# Supporting Law Enforcement



## QuakerBoy (Dec 13, 2016)

We had a local officer killed recently and another wounded.  These 2 have been donated yo an suction to support the families.


----------



## T-N-T (Dec 14, 2016)

Not the first charity pens you have given correct?  That's a good thing you do when you do this.

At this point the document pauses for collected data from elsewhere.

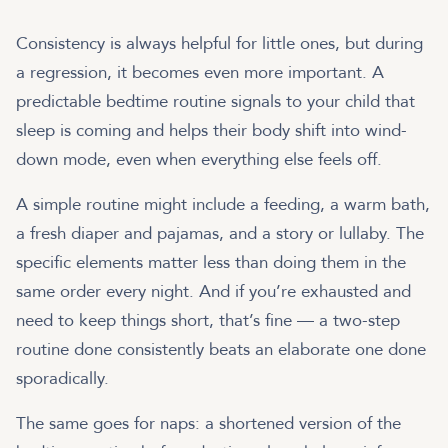
Consistency is always helpful for little ones, but during
a regression, it becomes even more important. A
predictable bedtime routine signals to your child that
sleep is coming and helps their body shift into wind-
down mode, even when everything else feels off.
A simple routine might include a feeding, a warm bath,
a fresh diaper and pajamas, and a story or lullaby. The
specific elements matter less than doing them in the
same order every night. And if you’re exhausted and
need to keep things short, that’s fine — a two-step
routine done consistently beats an elaborate one done
sporadically.
The same goes for naps: a shortened version of the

Nice pens for a good cause.


----------



## QuakerBoy (Dec 14, 2016)

TopherAndTick said:


> Not the first charity pens you have given correct?  That's a good thing you do when you do this.
> 
> Nice pens for a good cause.



I try to give back as much as i can.  Thanks


----------



## Nugefan (Dec 15, 2016)

your a good man Charlie Brown ....


----------



## QuakerBoy (Dec 15, 2016)

Nugefan said:


> your a good man Charlie Brown ....


----------



## riverbank (Dec 15, 2016)

Nice


----------



## QuakerBoy (Dec 16, 2016)

riverbank said:


> Nice



Thanks


----------



## wvdawg (Dec 16, 2016)

Couple of nice ones and a fantastic gesture!  Way to go!


----------



## GAstumpshooter (Dec 17, 2016)

very nice


----------



## QuakerBoy (Dec 17, 2016)

wvdawg said:


> Couple of nice ones and a fantastic gesture!  Way to go!





GAstumpshooter said:


> very nice




Thank you both


----------



## georgiaboy (Dec 20, 2016)

They look great and good on your for supporting your LE.


----------



## QuakerBoy (Dec 21, 2016)

georgiaboy said:


> They look great and good on your for supporting your LE.


----------